There are many ways to motivate someone. As a new parent, I’ve started thinking about this stuff, about the various strategies I could use to get my son to be the best he can be. Do I use a “tough love” approach—similar to my old high school football coach’s philosophy that “pain is weakness leaving the body”—or do I offer the type of constant encouragement that’s linked to the “everybody gets a trophy” crowd so reviled by these older-school types?
For anyone who’s been a parent, a coach, or the manager of a business, you know these decisions are far more nuanced than simply choosing whether to use the carrot or the stick. Typically, a combination of both is required, and often in varying degrees, with differing means depending on the situation. Heck, you even have to use different strategies to motivate different individuals, even if their situations are the same!
In other words, motivation is a complex psychological process that requires the use of myriad tools and approaches in order to be implemented effectively. In business, trying to figure out the best combination of these tools can lead to much hand-wringing as you wonder how in the world you’re going to motivate Person A to accomplish Task B. Understanding and overcoming this challenge, in fact, is why incentive programs exist.
Unsurprisingly, different incentive programs are designed to solve different challenges in your business. Sales incentives, for example, are not just one-size-fits-all:they can be implemented to achieve any number of different goals, from motivating under-performing personnel, to capturing a greater share of market, to accelerating sales of specific products.
One particular type of sales incentive that tends to fly under the radar does so because it happens to be one of the more traditional strategies: the President’s Club program, also known as a Chairman’s Club or Diamond Club program. This type of incentive program is often designed for a company’s top salespeople and is typically built around a high-end travel award that brings these high-performing individuals to an exotic location.
But when it comes to motivation, a President’s Club program functions a bit differently than other sales incentive programs whose main goal is to improve incremental, year-over-year sales growth. That’s because a President’s Club program tends to function as more of a recognition program rather than an ordinary incentive program. It’s a status symbol achieved by people who are motivated by such things, and consequently any good President’s Club program should be built with this in mind.

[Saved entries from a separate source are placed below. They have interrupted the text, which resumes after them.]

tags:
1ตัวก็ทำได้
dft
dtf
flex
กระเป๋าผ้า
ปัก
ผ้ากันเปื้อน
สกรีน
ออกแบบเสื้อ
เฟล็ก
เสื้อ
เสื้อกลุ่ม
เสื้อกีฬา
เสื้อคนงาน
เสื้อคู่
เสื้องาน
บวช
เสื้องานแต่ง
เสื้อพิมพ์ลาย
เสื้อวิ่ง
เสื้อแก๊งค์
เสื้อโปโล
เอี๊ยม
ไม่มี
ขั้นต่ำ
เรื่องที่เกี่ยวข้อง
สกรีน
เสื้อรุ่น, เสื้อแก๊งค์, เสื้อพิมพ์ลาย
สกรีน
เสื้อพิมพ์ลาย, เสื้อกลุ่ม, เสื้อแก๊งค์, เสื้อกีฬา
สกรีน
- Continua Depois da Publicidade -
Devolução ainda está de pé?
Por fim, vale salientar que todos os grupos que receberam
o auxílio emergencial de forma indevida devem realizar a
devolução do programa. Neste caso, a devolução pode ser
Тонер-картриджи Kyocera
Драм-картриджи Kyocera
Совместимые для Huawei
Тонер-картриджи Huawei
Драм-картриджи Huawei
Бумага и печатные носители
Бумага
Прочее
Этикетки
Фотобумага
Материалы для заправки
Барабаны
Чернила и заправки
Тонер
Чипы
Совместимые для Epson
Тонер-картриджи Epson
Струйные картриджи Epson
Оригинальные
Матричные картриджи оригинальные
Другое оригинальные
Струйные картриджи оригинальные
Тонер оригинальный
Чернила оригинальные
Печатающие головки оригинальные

What this means, however, is that a President’s Club program isn’t for everybody. If you have a bunch of underperforming salespeople that you’re looking to motivate, this type of program might not be the best approach, because either it could end up alienating your best sales performers by lowering the bar for achievement, or conversely, the rules structure could leave many in your middle 60% feeling like there’s just no way they’ll ever reach the goals you’ve set for them, so why even try?

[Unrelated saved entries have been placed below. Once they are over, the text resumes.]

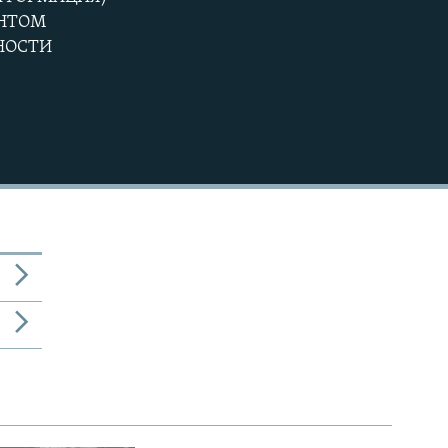
EMBED
360p
ЕНТОМ
НОСТИ
480p
720p
1080p
480p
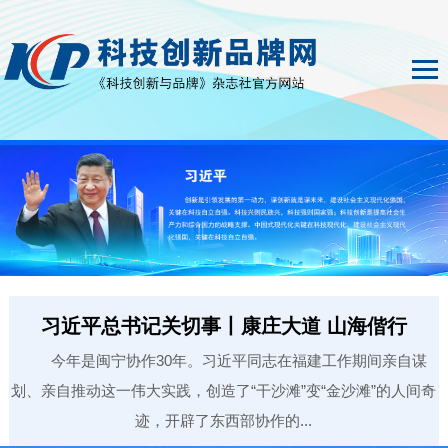
习近平总书记关切事丨康庄大道 山海偕行
今年是闽宁协作30年。习近平同志在福建工作期间亲自谋
划、亲自推动这一伟大实践，创造了“干沙滩”变“金沙滩”的人间奇
迹，开辟了东西部协作的...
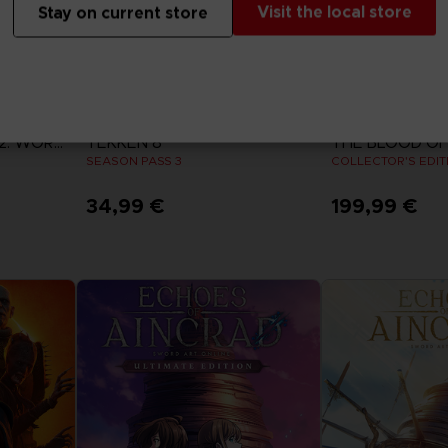
Visit the local store
Stay on current store
DLC
SPIEL
CAPTAIN TSUBASA 2: WORLD FIGHTERS
TEKKEN 8
SEASON PASS 3
COLLECTOR'S EDIT
34,99 €
199,99 €
n
Mehr anzeigen
Mehr an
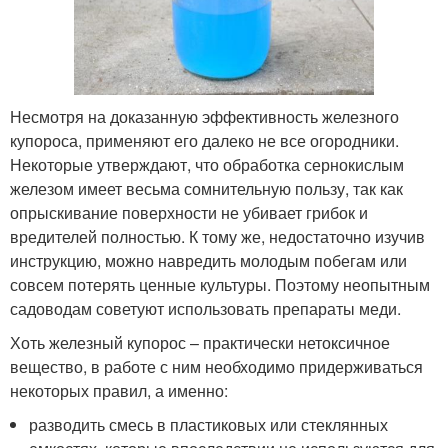
Несмотря на доказанную эффективность железного
купороса, применяют его далеко не все огородники.
Некоторые утверждают, что обработка сернокислым
железом имеет весьма сомнительную пользу, так как
опрыскивание поверхности не убивает грибок и
вредителей полностью. К тому же, недостаточно изучив
инструкцию, можно навредить молодым побегам или
совсем потерять ценные культуры. Поэтому неопытным
садоводам советуют использовать препараты меди.
Хоть железный купорос – практически нетоксичное
вещество, в работе с ним необходимо придерживаться
некоторых правил, а именно:
разводить смесь в пластиковых или стеклянных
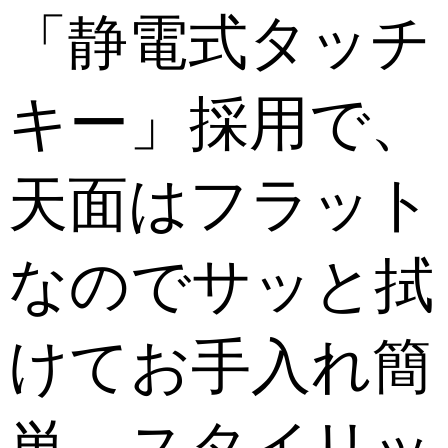
「静電式タッチ
キー」採用で、
天面はフラット
なのでサッと拭
けてお手入れ簡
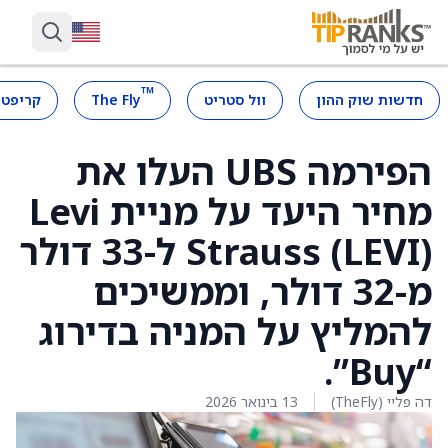
™
חדשות שוק ההון
וול סטריט
The Fly
קריפטו
הפירמה UBS העלו את
מחיר היעד על מניית Levi
Strauss (LEVI) ל-33 דולר
מ-32 דולר, וממשיכים
להמליץ על המניה בדירוג
“Buy”.
דה פליי (TheFly)
13 בינואר 2026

What a President’s Club can do, on the other hand, is motivate your high achievers by recognizing them as such. These are your MVPs and earning points so they can buy a new TV probably isn’t enough to really move the needle for them. That’s why an exciting incentive travel experience is most commonly used, and should be the main focus of this type of sales incentive program.
Furthermore, keep in mind that a President’s Club isn’t really an incentive program, it’s a recognition program. It’s not really designed to help your salespeople do something they’d otherwise be unmotivated to do (i.e. sell more effectively); rather, this type of program is built to recognize and reward them for who they already are, and what they’re already able to do.
In this way it’s also a great retention tool, as it will keep these top people engaged and present in your company throughout the sales cycle in order to achieve the reward (namely, the trip) at the end. And hopefully, if your President’s Club program is successful, you can run it again the following year to continue retaining these top people who tend to bring in the majority of business for you.
These three Rs—reward, recognize, and retain—are what a President’s Club program is all about. If you’re able to structure it effectively and target the right people, this type of program can motivate your top performers to maintain and/or elevate their great performances consistently throughout the sales cycle. Whether or not it will work with my son is still to be determined.